Good news, already verified: the system self-calibrates on the 1st of each month. The June 1 run scored the May residuals and raised the May multiplier for 179 of 199 ASINs, average 0.894 up to 1.099 (a +23% lift). So the directional under-bias on tracked items is genuinely correcting itself. The blind-spot problem is the part that still needs a code change.
What I recommend
1
Add a cold-start floor.
Brand-new SKUs with no history should inherit a category or sibling-ASIN level forecast instead of zero. This is the one failure the monthly calibration cannot fix on its own. It cost $13,746 in unforecast revenue in May alone.
2
Tighten the quantile band.
A p10 to p90 spread of 1.6k to 24.5k is not actionable. Calibrate the band width per ASIN so it tracks real observed variance, not model uncertainty.
3
Validate on a seasonal peak month, not just April.

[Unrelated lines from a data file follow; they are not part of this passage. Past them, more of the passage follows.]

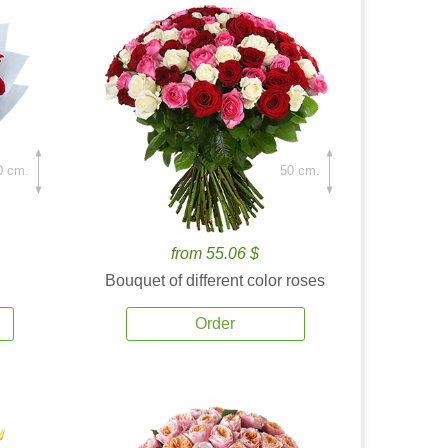
0 cm.
50 cm.
from 55.06 $
Bouquet of different color roses
Order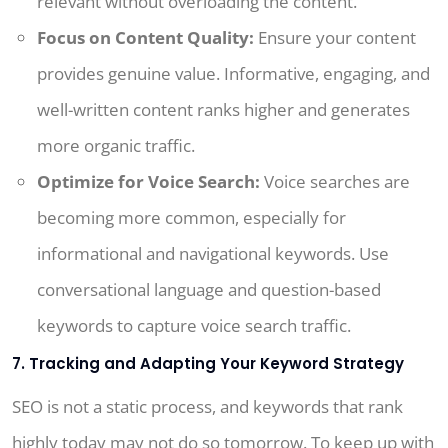
relevant without overloading the content.
Focus on Content Quality:
Ensure your content
provides genuine value. Informative, engaging, and
well-written content ranks higher and generates
more organic traffic.
Optimize for Voice Search:
Voice searches are
becoming more common, especially for
informational and navigational keywords. Use
conversational language and question-based
keywords to capture voice search traffic.
7. Tracking and Adapting Your Keyword Strategy
SEO is not a static process, and keywords that rank
highly today may not do so tomorrow. To keep up with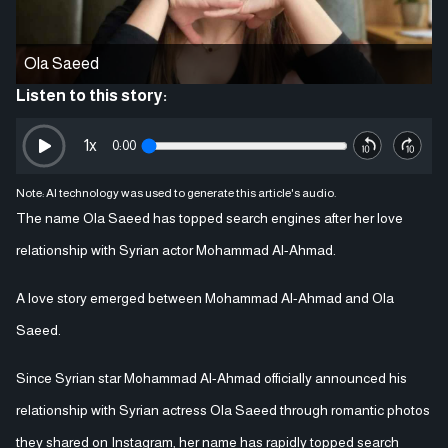
Ola Saeed
Listen to this story:
1
x
0:00
Note: AI technology was used to generate this article's audio.
The name Ola Saeed has topped search engines after her love
relationship with Syrian actor Mohammad Al-Ahmad.
A love story emerged between Mohammad Al-Ahmad and Ola
Saeed.
Since Syrian star Mohammad Al-Ahmad officially announced his
relationship with Syrian actress Ola Saeed through romantic photos
they shared on Instagram, her name has rapidly topped search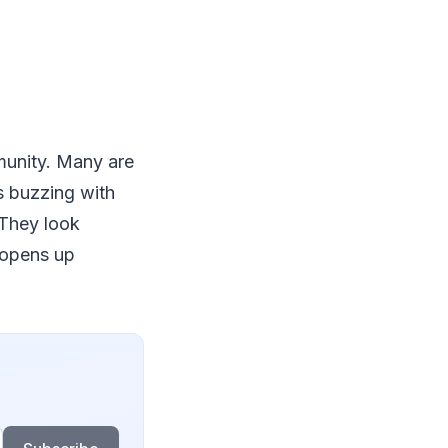
munity. Many are
s buzzing with
 They look
 opens up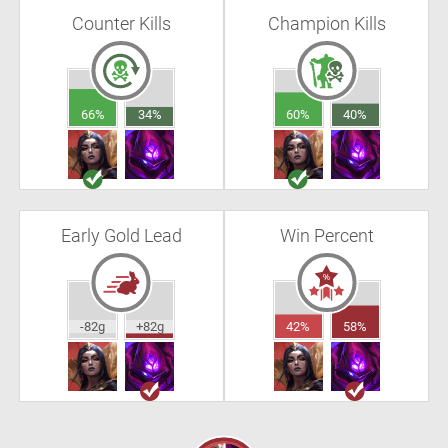
Counter Kills
Champion Kills
66%
34%
60%
40%
Early Gold Lead
Win Percent
-82g
+82g
42%
58%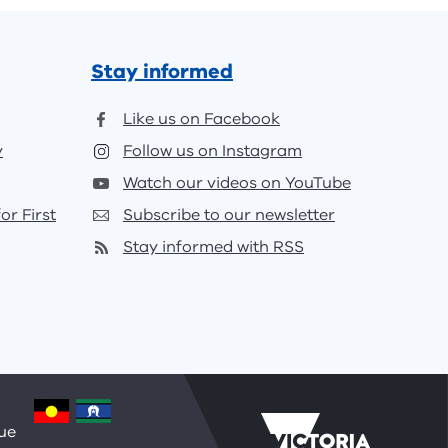
Stay informed
Like us on Facebook
y
Follow us on Instagram
Watch our videos on YouTube
or First
Subscribe to our newsletter
Stay informed with RSS
nue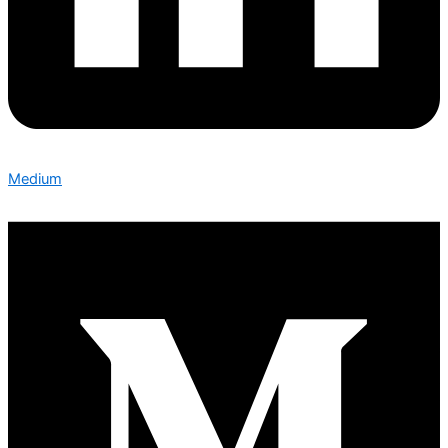
Medium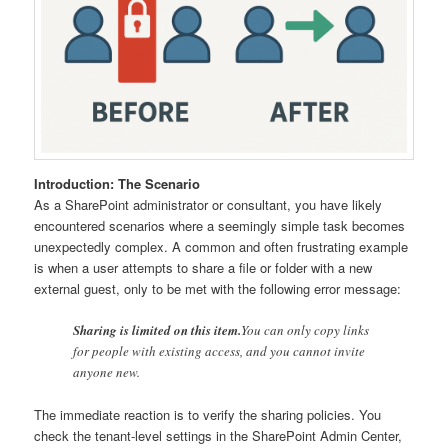
Introduction: The Scenario
As a SharePoint administrator or consultant, you have likely
encountered scenarios where a seemingly simple task becomes
unexpectedly complex. A common and often frustrating example
is when a user attempts to share a file or folder with a new
external guest, only to be met with the following error message:
Sharing is limited on this item.
You can only copy links
for people with existing access, and you cannot invite
anyone new.
The immediate reaction is to verify the sharing policies. You
check the tenant-level settings in the SharePoint Admin Center,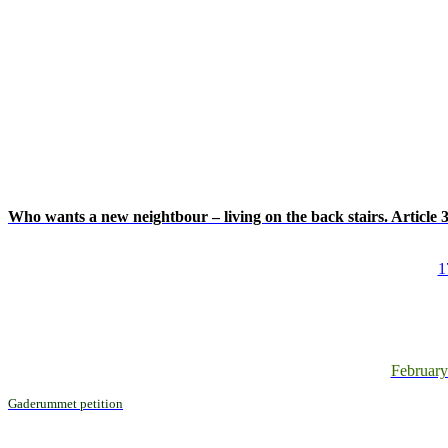
Who wants a new neightbour – living on the back stairs. Article
1
February
Gaderummet petition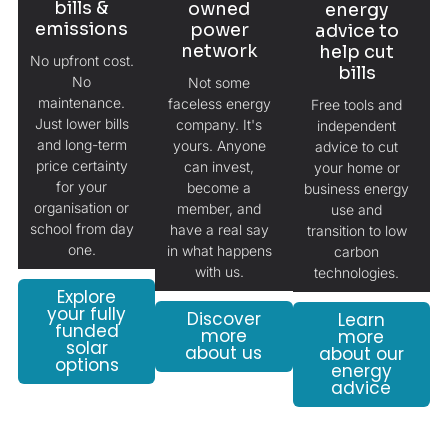
bills &
owned
energy
emissions
power
advice to
network
help cut
No upfront cost.
bills
No
Not some
maintenance.
faceless energy
Free tools and
Just lower bills
company. It's
independent
and long-term
yours. Anyone
advice to cut
price certainty
can invest,
your home or
for your
become a
business energy
organisation or
member, and
use and
school from day
have a real say
transition to low
one.
in what happens
carbon
with us.
technologies.
Explore
your fully
Discover
Learn
funded
more
more
solar
about us
about our
options
energy
advice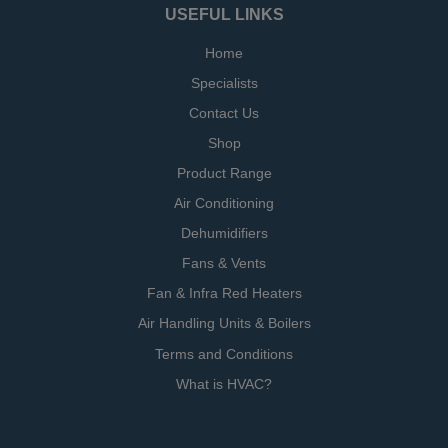
USEFUL LINKS
Home
Specialists
Contact Us
Shop
Product Range
Air Conditioning
Dehumidifiers
Fans & Vents
Fan & Infra Red Heaters
Air Handling Units & Boilers
Terms and Conditions
What is HVAC?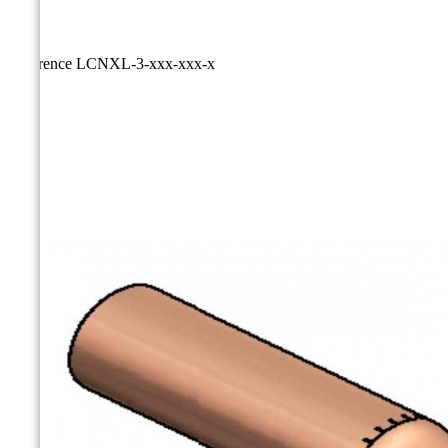
Reference
LCNXL-3-xxx-xxx-x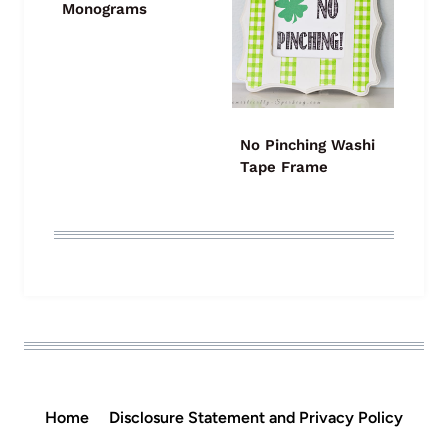
Monograms
No Pinching Washi
Tape Frame
Home
Disclosure Statement and Privacy Policy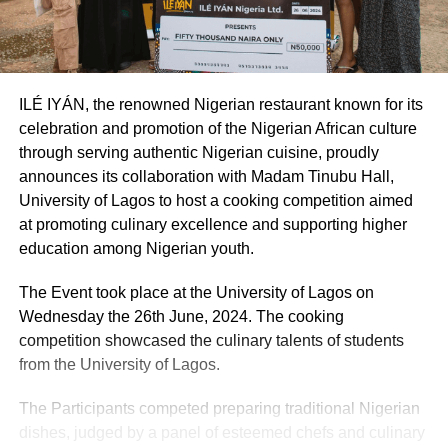
ILÉ IYÁN, the renowned Nigerian restaurant known for its
celebration and promotion of the Nigerian African culture
through serving authentic Nigerian cuisine, proudly
announces its collaboration with Madam Tinubu Hall,
University of Lagos to host a cooking competition aimed
at promoting culinary excellence and supporting higher
education among Nigerian youth.
The Event took place at the University of Lagos on
Wednesday the 26th June, 2024. The cooking
competition showcased the culinary talents of students
from the University of Lagos.
The Participants competed preparing traditional Nigerian
dishes, judged by a panel of esteemed chefs and culinary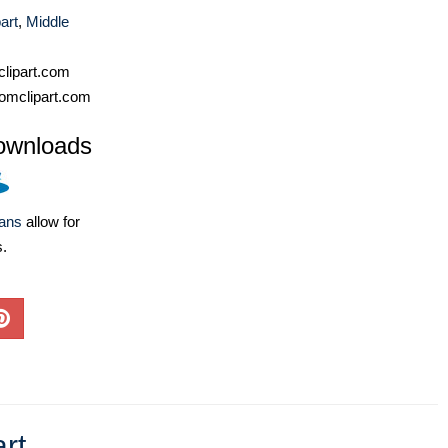
art
,
Middle
lipart.com
omclipart.com
ownloads
lans
allow for
s.
rt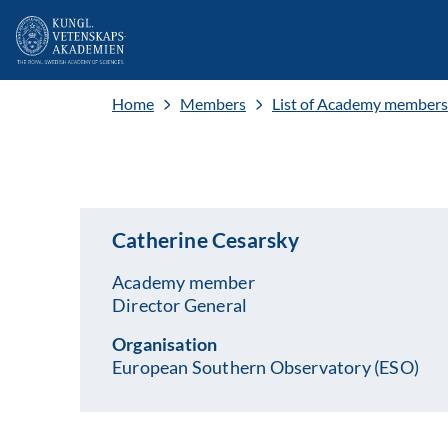
Home
Members
List of Academy members
Catherine Cesarsky
Academy member
Director General
Organisation
European Southern Observatory (ESO)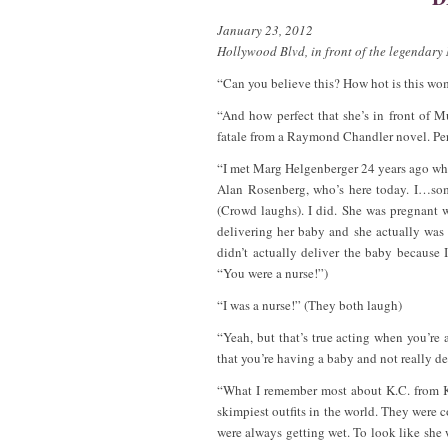
January 23, 2012
Hollywood Blvd, in front of the legendar
“Can you believe this? How hot is this wo
“And how perfect that she’s in front of
fatale from a Raymond Chandler novel. Perf
“I met Marg Helgenberger 24 years ago w
Alan Rosenberg, who’s here today. I…som
(Crowd laughs). I did. She was pregnant
delivering her baby and she actually was
didn’t actually deliver the baby becaus
“You were a nurse!”)
“I was a nurse!” (They both laugh)
“Yeah, but that’s true acting when you’re
that you’re having a baby and not really del
“What I remember most about K.C. from K.
skimpiest outfits in the world. They were
were always getting wet. To look like she 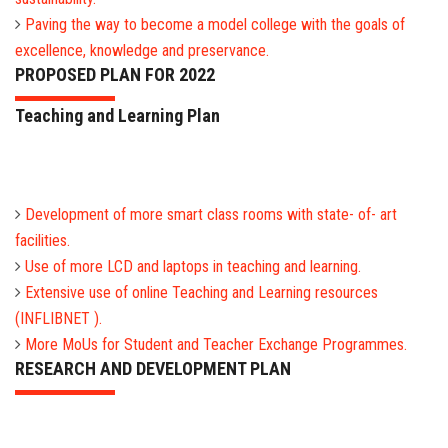
Paving the way to become a model college with the goals of
excellence, knowledge and preservance.
PROPOSED PLAN FOR 2022
Teaching and Learning Plan
Development of more smart class rooms with state- of- art
facilities.
Use of more LCD and laptops in teaching and learning.
Extensive use of online Teaching and Learning resources
(INFLIBNET ).
More MoUs for Student and Teacher Exchange Programmes.
RESEARCH AND DEVELOPMENT PLAN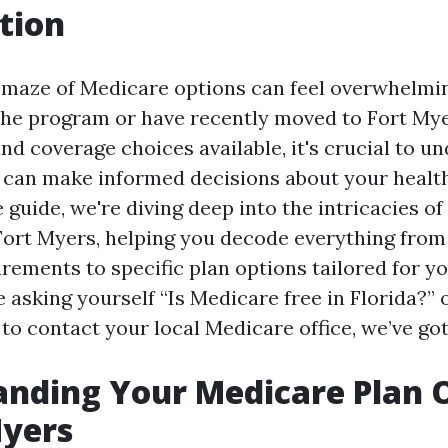
tion
 maze of Medicare options can feel overwhelming
the program or have recently moved to Fort Mye
nd coverage choices available, it's crucial to u
 can make informed decisions about your health
guide, we're diving deep into the intricacies o
Fort Myers, helping you decode everything from
uirements to specific plan options tailored for y
asking yourself “Is Medicare free in Florida?” o
 to contact your local Medicare office, we’ve go
nding Your Medicare Plan 
Myers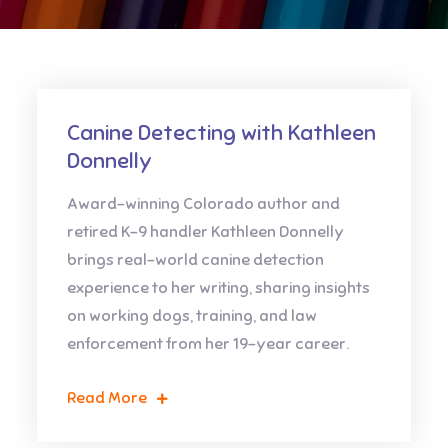
Canine Detecting with Kathleen
Donnelly
Award-winning Colorado author and
retired K-9 handler Kathleen Donnelly
brings real-world canine detection
experience to her writing, sharing insights
on working dogs, training, and law
enforcement from her 19-year career.
Read More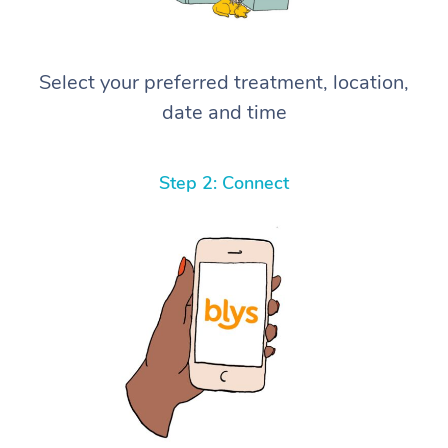
Select your preferred treatment, location,
date and time
Step 2: Connect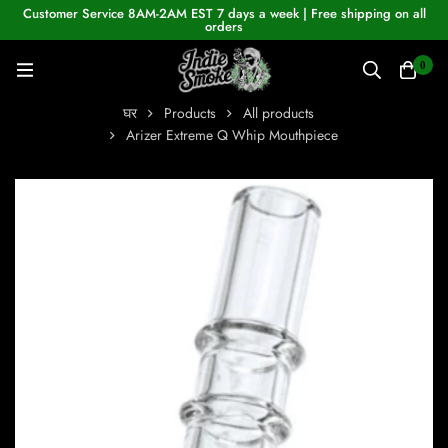
Customer Service 8AM-2AM EST 7 days a week | Free shipping on all
orders
0
घर
Products
All products
Arizer Extreme Q Whip Mouthpiece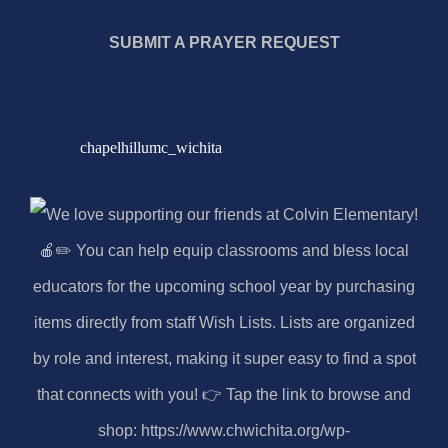
SUBMIT A PRAYER REQUEST
chapelhillumc_wichita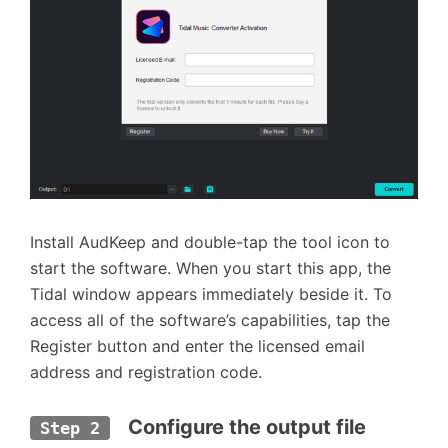
Install AudKeep and double-tap the tool icon to
start the software. When you start this app, the
Tidal window appears immediately beside it. To
access all of the software’s capabilities, tap the
Register button and enter the licensed email
address and registration code.
  Configure the output file 
Step 2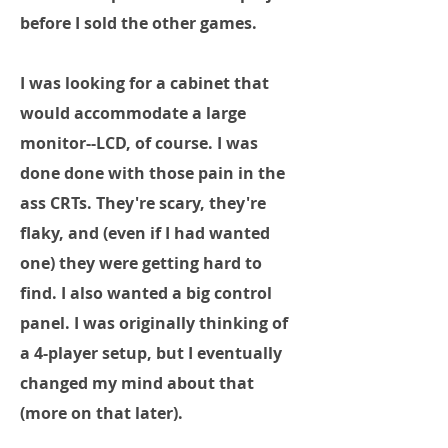
before I sold the other games.
I was looking for a cabinet that
would accommodate a large
monitor--LCD, of course. I was
done done with those pain in the
ass CRTs. They're scary, they're
flaky, and (even if I had wanted
one) they were getting hard to
find. I also wanted a big control
panel. I was originally thinking of
a 4-player setup, but I eventually
changed my mind about that
(more on that later).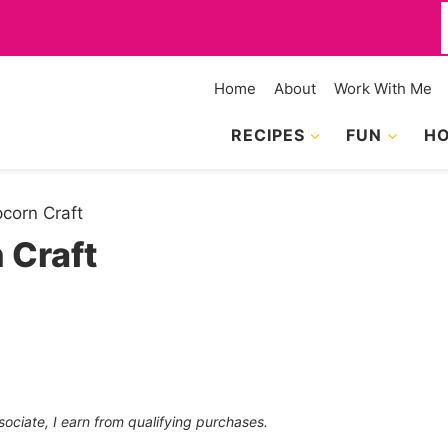
f
Home
About
Work With Me
RECIPES
FUN
HO
pcorn Craft
 Craft
sociate, I earn from qualifying purchases.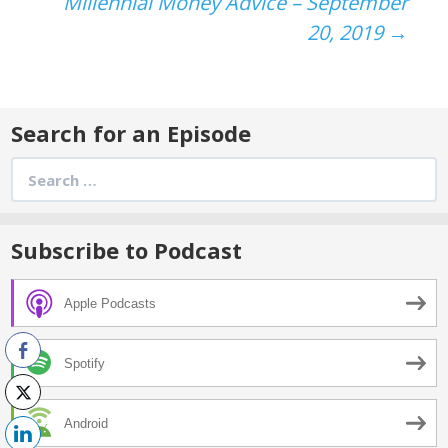
navigation
Millennial Money Advice – September
20, 2019
→
Search for an Episode
Search
for:
Subscribe to Podcast
Apple Podcasts
Spotify
Android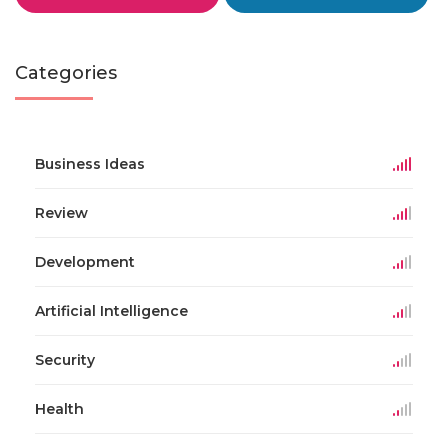
Categories
Business Ideas
Review
Development
Artificial Intelligence
Security
Health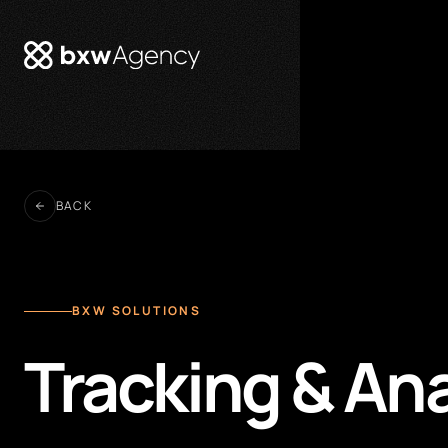
BACK
BXW SOLUTIONS
Tracking & An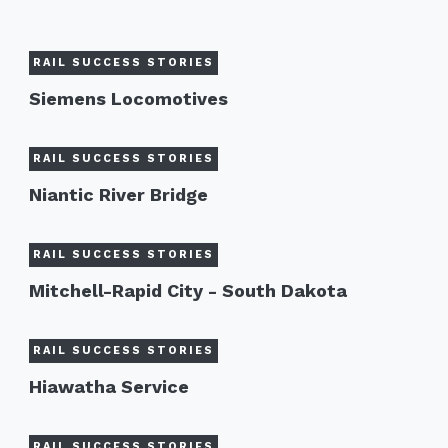
RAIL SUCCESS STORIES
Siemens Locomotives
RAIL SUCCESS STORIES
Niantic River Bridge
RAIL SUCCESS STORIES
Mitchell-Rapid City - South Dakota
RAIL SUCCESS STORIES
Hiawatha Service
RAIL SUCCESS STORIES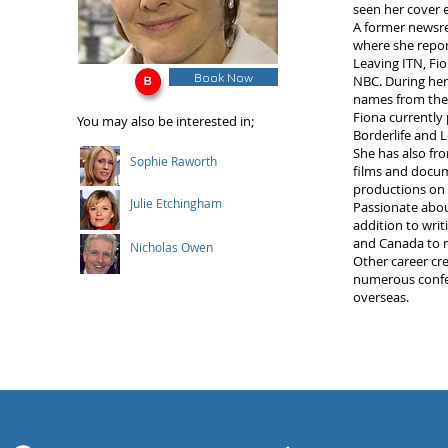
seen her cover 
A former newsrea
where she report
Leaving ITN, Fi
Book Now
NBC. During her
names from the
Fiona currently
You may also be interested in;
Borderlife and
She has also fro
Sophie Raworth
films and docum
productions on 
Julie Etchingham
Passionate abou
addition to writ
and Canada to ma
Nicholas Owen
Other career cre
numerous confer
overseas.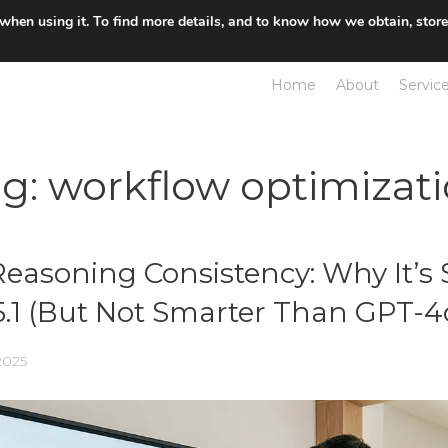
 when using it. To find more details, and to know how we obtain, stor
Home
About
Servic
ag:
workflow optimizat
Reasoning Consistency: Why It’s 
.1 (But Not Smarter Than GPT-4
2025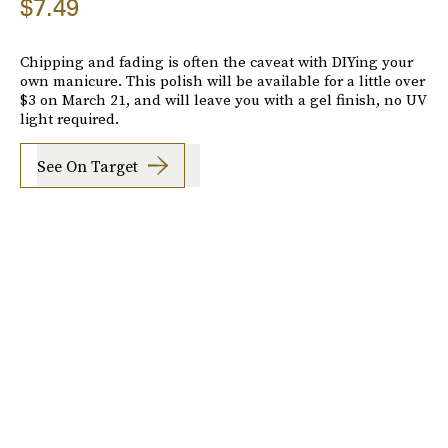
$7.49
Chipping and fading is often the caveat with DIYing your
own manicure. This polish will be available for a little over
$3 on March 21, and will leave you with a gel finish, no UV
light required.
See On Target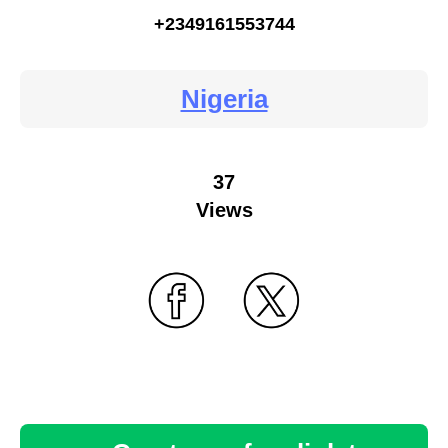
+2349161553744
Nigeria
37
Views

The 13 to 15% validated bias gave false confidence. Hold out a known peak month so the reported accuracy reflects the months that matter for purchasing.
4
Re-score next month to confirm the +23% lift landed.
The June calibration raised the May priors. The proof is whether the June and next-May forecasts come in tighter. I will track it.